A randomized controlled trial of coenzyme Q10 for fatigue in the late-onset sequelae of poliomyelitis

Objective: To determine if coenzyme Q(10) alleviates fatigue in the late-onset sequelae of poliomyelitis.

Design: Parallel-group, randomized, placebo-controlled trial.

Background setting: Coenzyme Q(10) has been shown to boost muscle energy metabolism in post-polio subjects but it does not promote muscle strength, endurance or function in polio survivors with post-poliomyelitis syndrome. However, the collective increased energy metabolism might contribute to a reduction in post-polio fatigue.

Participants: Polio survivors from the Australian post-polio networks in Queensland and New South Wales who attribute a moderate to high level of fatigue to their diagnosed late-onset sequelae of poliomyelitis. Those with fatigue-associated comorbidities of diabetes, anaemia, hypothyroidism and fibromyalgia were excluded.

Method: Participants were assigned (1:1), with stratification of those who use energy-saving mobility aids, to receive 100 mg coenzyme Q(10) or matching placebo daily for 60 days. Participants and investigators were blinded to group allocation. Fatigue was assessed by the Multidimensional Assessment of Fatigue as the primary outcome and the Fatigue Severity Scale as secondary outcome.

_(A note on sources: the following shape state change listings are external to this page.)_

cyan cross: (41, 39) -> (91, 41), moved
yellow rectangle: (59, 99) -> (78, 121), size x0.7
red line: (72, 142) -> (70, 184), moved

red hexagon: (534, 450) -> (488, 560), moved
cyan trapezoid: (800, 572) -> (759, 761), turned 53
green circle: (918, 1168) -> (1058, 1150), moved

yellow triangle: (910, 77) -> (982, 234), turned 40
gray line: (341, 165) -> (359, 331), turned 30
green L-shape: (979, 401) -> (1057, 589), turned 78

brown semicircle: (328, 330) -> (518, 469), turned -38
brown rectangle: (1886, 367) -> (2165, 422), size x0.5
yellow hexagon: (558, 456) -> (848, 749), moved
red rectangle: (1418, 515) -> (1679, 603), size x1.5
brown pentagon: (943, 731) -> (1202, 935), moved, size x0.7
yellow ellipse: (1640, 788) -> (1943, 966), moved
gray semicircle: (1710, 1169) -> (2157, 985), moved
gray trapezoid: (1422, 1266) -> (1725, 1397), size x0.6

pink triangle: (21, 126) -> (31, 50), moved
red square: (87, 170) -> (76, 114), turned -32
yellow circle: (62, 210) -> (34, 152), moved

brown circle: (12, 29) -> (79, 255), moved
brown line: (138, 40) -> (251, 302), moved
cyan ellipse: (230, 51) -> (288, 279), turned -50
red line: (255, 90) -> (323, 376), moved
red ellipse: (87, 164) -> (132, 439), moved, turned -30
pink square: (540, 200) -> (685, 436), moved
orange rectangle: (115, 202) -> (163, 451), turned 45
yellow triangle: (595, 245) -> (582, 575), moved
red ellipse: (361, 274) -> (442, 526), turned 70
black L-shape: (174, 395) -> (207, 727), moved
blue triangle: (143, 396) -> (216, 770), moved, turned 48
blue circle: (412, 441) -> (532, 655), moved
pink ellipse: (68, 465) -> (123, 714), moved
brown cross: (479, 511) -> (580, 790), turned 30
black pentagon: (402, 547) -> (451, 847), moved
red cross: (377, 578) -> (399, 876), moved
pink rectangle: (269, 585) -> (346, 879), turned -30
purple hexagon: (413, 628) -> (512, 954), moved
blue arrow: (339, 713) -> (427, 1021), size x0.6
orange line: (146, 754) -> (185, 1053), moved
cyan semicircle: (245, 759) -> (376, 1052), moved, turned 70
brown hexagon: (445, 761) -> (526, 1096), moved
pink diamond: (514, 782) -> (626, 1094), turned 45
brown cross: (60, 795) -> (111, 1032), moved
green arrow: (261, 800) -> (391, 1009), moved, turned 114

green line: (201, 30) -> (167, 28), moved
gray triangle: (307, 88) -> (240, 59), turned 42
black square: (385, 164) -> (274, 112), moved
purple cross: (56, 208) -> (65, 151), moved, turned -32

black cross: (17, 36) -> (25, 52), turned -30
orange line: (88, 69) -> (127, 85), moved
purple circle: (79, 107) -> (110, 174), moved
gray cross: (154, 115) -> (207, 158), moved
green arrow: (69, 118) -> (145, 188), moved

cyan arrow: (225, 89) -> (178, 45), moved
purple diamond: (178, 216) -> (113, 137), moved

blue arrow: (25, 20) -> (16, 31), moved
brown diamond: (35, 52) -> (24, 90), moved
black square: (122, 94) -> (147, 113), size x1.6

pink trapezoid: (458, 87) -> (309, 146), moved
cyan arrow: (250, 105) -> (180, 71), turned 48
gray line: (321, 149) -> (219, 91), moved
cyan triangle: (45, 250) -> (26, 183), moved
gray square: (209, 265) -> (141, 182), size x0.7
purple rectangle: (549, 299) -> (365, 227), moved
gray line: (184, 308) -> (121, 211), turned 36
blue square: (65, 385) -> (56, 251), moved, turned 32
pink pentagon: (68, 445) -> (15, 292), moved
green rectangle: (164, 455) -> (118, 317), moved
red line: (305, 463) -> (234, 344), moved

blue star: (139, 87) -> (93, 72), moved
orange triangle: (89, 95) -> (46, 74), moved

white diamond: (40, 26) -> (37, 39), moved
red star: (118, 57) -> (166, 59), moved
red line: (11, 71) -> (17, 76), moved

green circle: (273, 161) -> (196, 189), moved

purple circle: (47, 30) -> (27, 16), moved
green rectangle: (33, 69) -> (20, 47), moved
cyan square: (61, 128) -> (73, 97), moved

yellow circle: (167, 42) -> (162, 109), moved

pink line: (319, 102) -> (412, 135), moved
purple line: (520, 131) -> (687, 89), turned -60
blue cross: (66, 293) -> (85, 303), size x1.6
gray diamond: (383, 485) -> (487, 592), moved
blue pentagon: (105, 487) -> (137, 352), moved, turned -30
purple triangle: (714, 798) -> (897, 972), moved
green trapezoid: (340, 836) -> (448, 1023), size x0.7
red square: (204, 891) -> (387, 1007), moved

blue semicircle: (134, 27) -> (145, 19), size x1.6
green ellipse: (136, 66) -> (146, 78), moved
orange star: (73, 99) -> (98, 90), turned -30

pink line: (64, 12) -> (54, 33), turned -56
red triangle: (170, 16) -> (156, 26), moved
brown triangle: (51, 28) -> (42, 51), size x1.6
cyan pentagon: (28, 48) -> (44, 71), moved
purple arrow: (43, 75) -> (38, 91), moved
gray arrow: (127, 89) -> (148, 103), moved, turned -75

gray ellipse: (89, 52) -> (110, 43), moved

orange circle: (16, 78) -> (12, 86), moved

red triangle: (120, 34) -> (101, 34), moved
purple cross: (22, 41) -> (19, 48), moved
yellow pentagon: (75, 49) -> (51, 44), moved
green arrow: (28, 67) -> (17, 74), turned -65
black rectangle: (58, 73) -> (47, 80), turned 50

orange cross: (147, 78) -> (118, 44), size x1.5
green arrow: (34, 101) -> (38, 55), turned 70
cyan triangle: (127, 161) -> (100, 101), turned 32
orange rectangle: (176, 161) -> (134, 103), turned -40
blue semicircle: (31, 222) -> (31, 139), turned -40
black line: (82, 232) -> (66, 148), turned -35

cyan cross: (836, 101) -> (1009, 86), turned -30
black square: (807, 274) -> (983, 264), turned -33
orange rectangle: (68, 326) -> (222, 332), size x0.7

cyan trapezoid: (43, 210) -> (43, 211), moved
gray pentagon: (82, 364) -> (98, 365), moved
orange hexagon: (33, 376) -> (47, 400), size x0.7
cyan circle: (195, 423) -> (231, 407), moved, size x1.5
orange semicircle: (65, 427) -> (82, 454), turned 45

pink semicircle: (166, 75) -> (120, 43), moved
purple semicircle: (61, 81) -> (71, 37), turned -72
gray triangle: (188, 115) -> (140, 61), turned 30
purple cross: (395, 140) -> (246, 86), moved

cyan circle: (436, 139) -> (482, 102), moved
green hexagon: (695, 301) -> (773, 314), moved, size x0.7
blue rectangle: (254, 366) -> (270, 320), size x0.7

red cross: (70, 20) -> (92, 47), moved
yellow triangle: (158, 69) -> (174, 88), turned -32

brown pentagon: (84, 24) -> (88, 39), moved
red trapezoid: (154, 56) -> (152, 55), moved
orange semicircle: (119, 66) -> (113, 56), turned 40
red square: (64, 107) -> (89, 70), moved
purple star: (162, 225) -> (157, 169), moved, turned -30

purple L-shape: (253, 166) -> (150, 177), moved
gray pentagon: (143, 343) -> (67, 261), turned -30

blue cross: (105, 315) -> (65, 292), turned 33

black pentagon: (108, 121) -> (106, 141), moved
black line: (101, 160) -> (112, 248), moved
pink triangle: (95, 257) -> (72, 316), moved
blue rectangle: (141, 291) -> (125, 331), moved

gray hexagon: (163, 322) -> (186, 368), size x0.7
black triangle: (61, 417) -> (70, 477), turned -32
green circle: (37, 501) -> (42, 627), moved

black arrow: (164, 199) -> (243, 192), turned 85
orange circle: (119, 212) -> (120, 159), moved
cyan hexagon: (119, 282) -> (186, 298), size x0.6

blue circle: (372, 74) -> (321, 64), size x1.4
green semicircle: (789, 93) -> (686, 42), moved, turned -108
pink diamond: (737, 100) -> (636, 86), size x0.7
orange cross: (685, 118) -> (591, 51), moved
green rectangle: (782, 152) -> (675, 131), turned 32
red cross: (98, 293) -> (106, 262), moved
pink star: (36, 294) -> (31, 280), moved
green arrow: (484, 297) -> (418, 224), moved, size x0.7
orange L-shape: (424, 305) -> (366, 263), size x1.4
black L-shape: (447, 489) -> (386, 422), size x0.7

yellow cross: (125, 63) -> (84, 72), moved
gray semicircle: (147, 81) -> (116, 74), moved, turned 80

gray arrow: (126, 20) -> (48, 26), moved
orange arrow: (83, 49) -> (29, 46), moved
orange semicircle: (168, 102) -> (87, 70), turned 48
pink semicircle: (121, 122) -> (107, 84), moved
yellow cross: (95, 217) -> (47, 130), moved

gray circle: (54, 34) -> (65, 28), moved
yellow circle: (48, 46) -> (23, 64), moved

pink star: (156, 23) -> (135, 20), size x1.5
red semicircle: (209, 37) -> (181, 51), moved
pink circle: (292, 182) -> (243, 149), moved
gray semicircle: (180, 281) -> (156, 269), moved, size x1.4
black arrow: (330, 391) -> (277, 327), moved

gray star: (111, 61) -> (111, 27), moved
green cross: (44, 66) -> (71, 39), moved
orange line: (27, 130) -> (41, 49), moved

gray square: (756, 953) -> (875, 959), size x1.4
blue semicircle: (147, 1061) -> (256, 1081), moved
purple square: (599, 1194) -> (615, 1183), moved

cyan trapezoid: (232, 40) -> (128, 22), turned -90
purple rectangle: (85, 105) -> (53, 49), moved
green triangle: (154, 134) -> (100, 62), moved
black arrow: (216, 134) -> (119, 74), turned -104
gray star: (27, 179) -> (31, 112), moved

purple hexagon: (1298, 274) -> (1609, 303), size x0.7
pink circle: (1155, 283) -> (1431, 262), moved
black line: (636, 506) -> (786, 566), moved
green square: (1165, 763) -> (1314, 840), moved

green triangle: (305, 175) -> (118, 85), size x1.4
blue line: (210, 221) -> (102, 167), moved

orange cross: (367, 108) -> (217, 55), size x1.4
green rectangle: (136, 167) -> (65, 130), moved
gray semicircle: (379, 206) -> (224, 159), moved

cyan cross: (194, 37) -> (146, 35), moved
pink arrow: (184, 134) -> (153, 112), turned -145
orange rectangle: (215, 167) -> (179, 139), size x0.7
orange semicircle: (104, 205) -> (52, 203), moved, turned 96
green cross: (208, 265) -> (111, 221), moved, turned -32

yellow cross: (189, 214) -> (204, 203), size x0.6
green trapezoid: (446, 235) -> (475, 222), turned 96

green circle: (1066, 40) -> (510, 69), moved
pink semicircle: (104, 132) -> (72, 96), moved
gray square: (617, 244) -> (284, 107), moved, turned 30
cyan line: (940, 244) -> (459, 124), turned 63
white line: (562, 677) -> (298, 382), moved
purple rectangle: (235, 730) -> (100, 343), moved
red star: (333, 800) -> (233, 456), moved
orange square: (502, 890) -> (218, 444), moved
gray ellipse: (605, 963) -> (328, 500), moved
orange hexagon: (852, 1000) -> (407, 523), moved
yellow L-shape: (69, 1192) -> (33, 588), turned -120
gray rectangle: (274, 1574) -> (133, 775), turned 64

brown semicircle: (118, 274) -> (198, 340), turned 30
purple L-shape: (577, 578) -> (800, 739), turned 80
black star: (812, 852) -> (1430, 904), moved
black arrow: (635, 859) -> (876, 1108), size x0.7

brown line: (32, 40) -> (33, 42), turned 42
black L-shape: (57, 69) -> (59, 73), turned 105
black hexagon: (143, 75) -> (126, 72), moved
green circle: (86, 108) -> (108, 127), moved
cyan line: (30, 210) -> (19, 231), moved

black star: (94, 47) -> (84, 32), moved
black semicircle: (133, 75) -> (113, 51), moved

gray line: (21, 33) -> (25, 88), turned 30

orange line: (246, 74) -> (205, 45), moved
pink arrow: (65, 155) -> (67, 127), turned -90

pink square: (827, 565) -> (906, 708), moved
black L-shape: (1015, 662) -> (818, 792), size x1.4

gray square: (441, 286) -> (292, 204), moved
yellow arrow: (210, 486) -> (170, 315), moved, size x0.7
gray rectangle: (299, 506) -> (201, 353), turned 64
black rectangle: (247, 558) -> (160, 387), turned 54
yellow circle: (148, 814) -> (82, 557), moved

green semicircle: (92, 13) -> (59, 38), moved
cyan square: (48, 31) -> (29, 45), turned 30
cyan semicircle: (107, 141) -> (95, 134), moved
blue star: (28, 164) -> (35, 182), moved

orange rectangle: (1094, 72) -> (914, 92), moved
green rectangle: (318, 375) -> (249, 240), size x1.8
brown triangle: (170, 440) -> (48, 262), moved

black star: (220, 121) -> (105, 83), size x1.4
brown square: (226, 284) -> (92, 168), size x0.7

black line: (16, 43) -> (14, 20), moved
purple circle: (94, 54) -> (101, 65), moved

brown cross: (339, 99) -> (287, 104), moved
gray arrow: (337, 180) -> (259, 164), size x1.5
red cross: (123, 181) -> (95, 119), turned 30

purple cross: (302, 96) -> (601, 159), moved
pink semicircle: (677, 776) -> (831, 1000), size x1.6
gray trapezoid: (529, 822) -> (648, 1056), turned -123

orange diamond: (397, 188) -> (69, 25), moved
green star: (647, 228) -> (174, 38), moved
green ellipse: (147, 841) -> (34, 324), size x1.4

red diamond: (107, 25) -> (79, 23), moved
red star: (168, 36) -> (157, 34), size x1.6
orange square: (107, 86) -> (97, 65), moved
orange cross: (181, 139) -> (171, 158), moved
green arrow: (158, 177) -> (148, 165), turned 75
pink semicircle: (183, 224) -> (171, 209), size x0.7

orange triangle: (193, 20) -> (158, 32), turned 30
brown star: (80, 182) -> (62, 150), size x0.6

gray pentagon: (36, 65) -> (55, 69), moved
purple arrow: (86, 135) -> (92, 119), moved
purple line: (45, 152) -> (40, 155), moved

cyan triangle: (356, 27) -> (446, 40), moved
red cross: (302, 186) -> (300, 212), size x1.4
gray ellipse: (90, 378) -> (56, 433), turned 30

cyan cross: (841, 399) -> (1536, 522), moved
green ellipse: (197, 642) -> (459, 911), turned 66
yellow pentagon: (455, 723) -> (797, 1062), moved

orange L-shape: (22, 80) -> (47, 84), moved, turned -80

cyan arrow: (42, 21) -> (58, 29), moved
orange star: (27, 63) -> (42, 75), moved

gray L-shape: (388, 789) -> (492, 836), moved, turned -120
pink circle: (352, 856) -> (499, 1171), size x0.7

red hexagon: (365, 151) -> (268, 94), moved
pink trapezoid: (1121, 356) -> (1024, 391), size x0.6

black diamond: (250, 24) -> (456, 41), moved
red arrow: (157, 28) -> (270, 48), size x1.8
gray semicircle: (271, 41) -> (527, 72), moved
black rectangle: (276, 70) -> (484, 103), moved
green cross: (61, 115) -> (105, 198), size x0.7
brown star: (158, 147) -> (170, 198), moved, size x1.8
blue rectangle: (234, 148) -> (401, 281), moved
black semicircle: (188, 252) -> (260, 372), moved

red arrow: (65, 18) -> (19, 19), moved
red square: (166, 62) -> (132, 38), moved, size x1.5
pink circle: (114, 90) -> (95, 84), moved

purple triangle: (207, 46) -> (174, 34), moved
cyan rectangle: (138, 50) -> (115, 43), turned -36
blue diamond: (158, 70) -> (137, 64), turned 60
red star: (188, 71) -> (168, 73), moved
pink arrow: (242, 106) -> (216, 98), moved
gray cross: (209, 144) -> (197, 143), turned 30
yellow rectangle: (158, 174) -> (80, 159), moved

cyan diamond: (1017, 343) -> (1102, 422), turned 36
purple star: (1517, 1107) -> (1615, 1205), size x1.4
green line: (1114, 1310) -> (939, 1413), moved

Results: Of 103 participants, 54 were assigned to receive coenzyme Q(10) and 49 to receive the placebo. The difference in the mean score reductions between the two groups was not statistically significant for either fatigue measure. Oral supplementation with coenzyme Q(10) was safe and well-tolerated.

Conclusion: A daily dose of 100 mg coenzyme Q(10) for 60 days does not alleviate the fatigue of the late-onset sequelae of poliomyelitis. The registration number for the clinical trial is ACTRN 12612000552886.